Babimania
Mode, musique, argot… Tous les yeux sont rivés sur la capitale économique pour savoir quelle sera la prochaine tendance à adopter. Car Babi a définitivement la cote!
Ce qui est fascinant avec la Côte d’Ivoire, c’est de constater à quel point son développement fulgurant en moins de quinze ans a rendu le pays incontournable pour toute l’Afrique de l’Ouest, voire au-delà.
Pas seulement pour son attraction et les visiteurs business, happy few, et autres artistes qui s’y bousculent pour faire des affaires et la fête dans les centaines de restaurants, bars et hôtels – qui ont poussé à Babi comme des champignons.
Mais parce que l’ivoir’touch s’exporte, essaime, fait des petits aux alentours, tous domaines confondus. Babi est devenue la référence, le chic absolu. Et la Babimania atteint tout le monde – riches, pauvres, middle class. Dans l’ensemble de la sous-région, il faut faire comme à Abidjan pour être dans le vent, pour être un grand quelqu’un.

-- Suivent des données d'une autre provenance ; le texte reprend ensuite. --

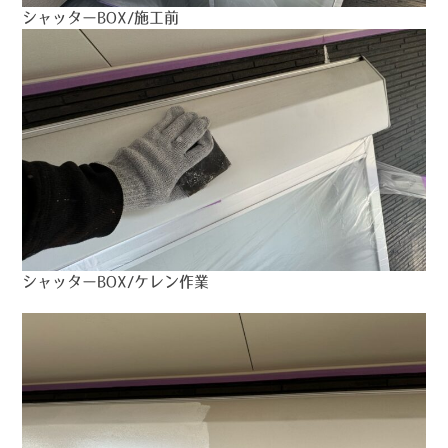
シャッターBOX/施工前
シャッターBOX/ケレン作業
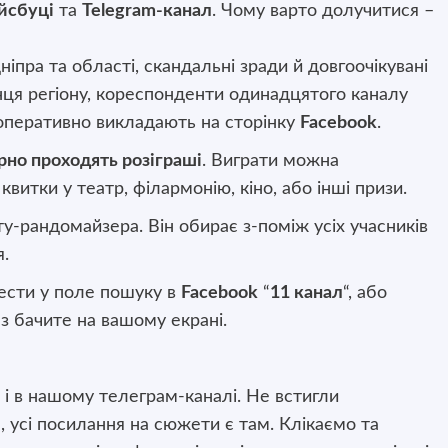
йсбуці
та
Telegram-канал
. Чому варто долучитися
–
ніпра та області, скандальні зради й довгоочікувані
ця регіону, кореспонденти одинадцятого каналу
и оперативно викладають на сторінку
Facebook
.
ярно проходять розіграші
. Виграти можна
витки у театр, філармонію, кіно, або інші призи.
ту-рандомайзера
. Він обирає з-поміж усіх учасників
я.
вести у поле пошуку в
Facebook
“
11 канал
“, або
з бачите на вашому екрані.
і в нашому телеграм-каналі. Не встигли
, усі посилання на сюжети є там.
Клікаємо
та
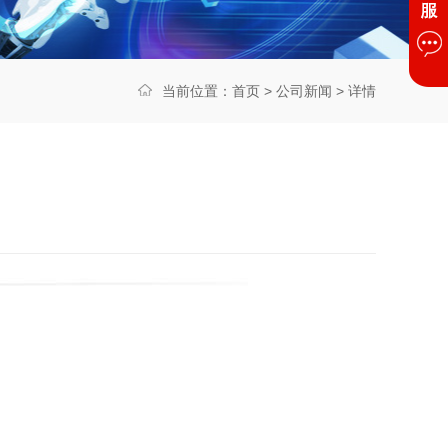
当前位置：
首页
>
公司新闻
> 详情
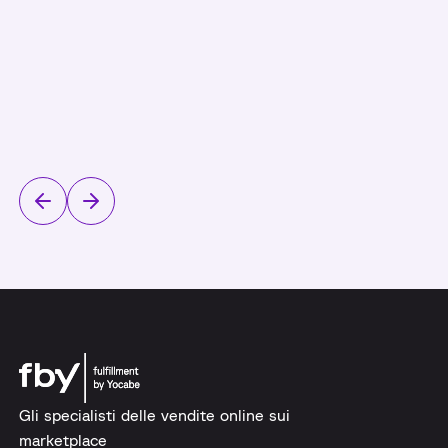
distribuire lo […]
Gli specialisti delle vendite online sui
marketplace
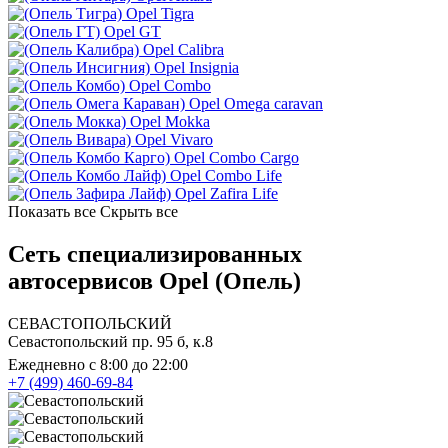
Opel Tigra
Opel GT
Opel Calibra
Opel Insignia
Opel Combo
Opel Omega caravan
Opel Mokka
Opel Vivaro
Opel Combo Cargo
Opel Combo Life
Opel Zafira Life
Показать все
Скрыть все
Сеть специализированных
автосервисов Opel (Опель)
СЕВАСТОПОЛЬСКИЙ
Севастопольский пр. 95 б, к.8
Ежедневно с 8:00 до 22:00
+7 (499) 460-69-84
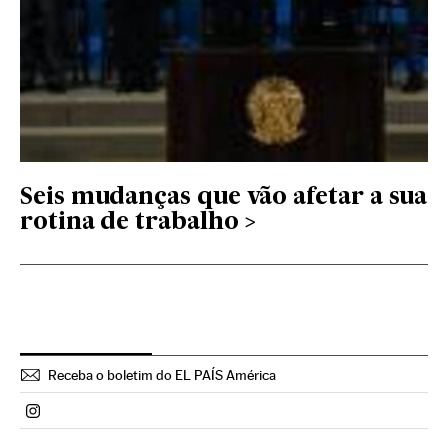
Seis mudanças que vão afetar a sua
rotina de trabalho
Receba o boletim do EL PAÍS América
Politica El País Brasil en Instagram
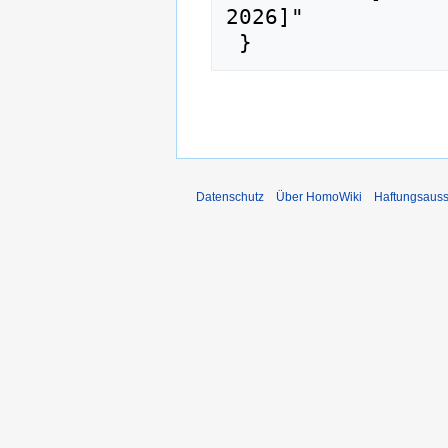
2026]"

Datenschutz
Über HomoWiki
Haftungsauss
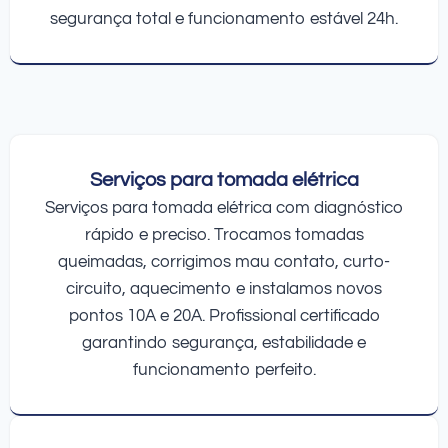
segurança total e funcionamento estável 24h.
Serviços para tomada elétrica
Serviços para tomada elétrica com diagnóstico
rápido e preciso. Trocamos tomadas
queimadas, corrigimos mau contato, curto-
circuito, aquecimento e instalamos novos
pontos 10A e 20A. Profissional certificado
garantindo segurança, estabilidade e
funcionamento perfeito.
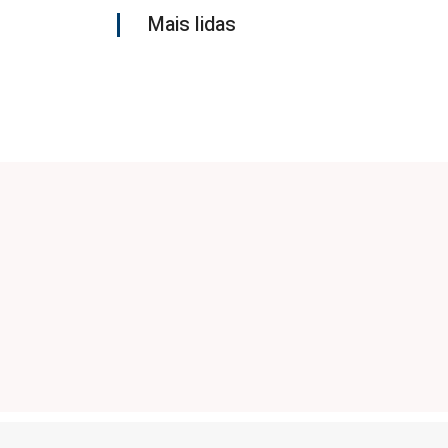
Mais lidas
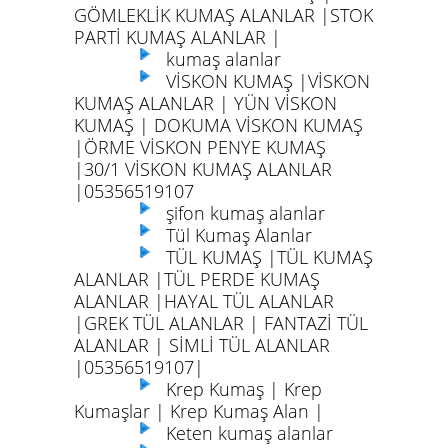
GÖMLEKLİK KUMAŞ ALANLAR |STOK
PARTİ KUMAŞ ALANLAR |
kumaş alanlar
VİSKON KUMAŞ |VİSKON
KUMAŞ ALANLAR | YÜN VİSKON
KUMAŞ | DOKUMA VİSKON KUMAŞ
|ÖRME VİSKON PENYE KUMAŞ
|30/1 VİSKON KUMAŞ ALANLAR
|05356519107
şifon kumaş alanlar
Tül Kumaş Alanlar
TÜL KUMAŞ |TÜL KUMAŞ
ALANLAR |TÜL PERDE KUMAŞ
ALANLAR |HAYAL TÜL ALANLAR
|GREK TÜL ALANLAR | FANTAZİ TÜL
ALANLAR | SİMLİ TÜL ALANLAR
|05356519107|
Krep Kumaş | Krep
Kumaşlar | Krep Kumaş Alan |
Keten kumaş alanlar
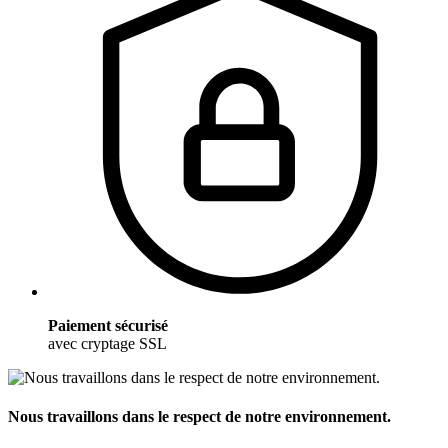
Paiement sécurisé
avec cryptage SSL
Nous travaillons dans le respect de notre environnement.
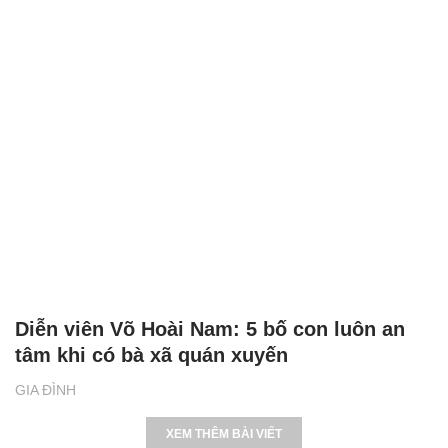
Diễn viên Võ Hoài Nam: 5 bố con luôn an
tâm khi có bà xã quán xuyến
GIA ĐÌNH
XEM THÊM BÀI VIẾT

Dans la mode, déjà. C’est clairement là-bas que l’on donne le ton, pour le motif pagne et ses déclinaisons découpées sur les baskets, les escarpins, les chemises, les sacs à main. Pour les boubous sculptés, colorés et en matières fluides. Pour les coupes de cheveux et postiches travaillés, ou le retour de la coupe afro qui revendique fièrement l’africanité.
Dans la musique aussi, évidemment. En boîtes de nuit, à Ouaga ou à Bamako, on se déhanche sur du coupé-décalé ou encore sur les derniers flows de rap ivoire signés Didi B, Suspect 95, ou plus récemment Himra et ses paroles en mode nouchi hardcore.
Dans la parole, encore, évidemment: le fameux nouchi, ou parler de la rue, est incroyablement créatif, mêlant des anglicismes et des mots tirés de langues locales ou du français. Partout en Afrique, on frime en sortant des expressions comme «y’a pas drap» ou «je vais enjailler le coin». Preuve du rayonnement incroyable de cette langue, comme chacun le sait, la plupart de ses mots sont entrés au panthéon du Petit Robert de la langue française. Une «go», par exemple, pour désigner une fille, est un vocable tellement passé dans le langage courant, de Cotonou à Kinshasa, en passant par Yaoundé, que l’on se souvient à peine qu’il est né à Abidjan. Idem pour les «gros taux», autrement dit les gars fortunés que recherchent les «go». Ou encore, les «gaous», ceux qui se font avoir, un peu neuneus, immortalisés par le tube planétaire «Premier gaou» du groupe Magic System – sorti en 2000, mais toujours d’actualité côté influence: aucune cérémonie, mariage ou anniversaire ne se termine sans lui!
Et enfin, l’ivoir’touch, c’est aussi un style de vie, populaire, qui s’est répandu dans la plupart des pays qui entourent la Côte d’Ivoire: la tradition maquis. C’est le restobar en plein air où l’on se retrouve entre potes le soir pour refaire le monde. Souvent, il s’agit d’un bar où l’on commande une caisse de bières, avant de choisir un poulet ou un poisson sur l’étal d’une «braiseuse» placé utilement juste devant. La formule «deux en un» se retrouve aujourd’hui un peu partout ailleurs, à Douala ou à Lomé. Et plus largement, l’habitude de manger un plat au maquis avant de rentrer s’est exportée dans des contrées où l’on sortait boire un verre, mais pas forcément assorti d’un braisé-attiéké ou d’un riz sauce gombo. Même la petite marinade tomates oignons du poulet bicyclette made in Côte d’Ivoire a fait école au-delà des frontières. Et les fameux allocos, d’ailleurs, qui se souvient qu’ils ont été inventés en Côte d’Ivoire, parmi ceux qui les dégustent à Brazzaville, en accompagnement d’un saka saka? Bref, la Babimania s’est emparée de l’Afrique tout entière. Moi, je vous le dis! Lentement mais sûrement. Et c’est ça, le vrai soft power!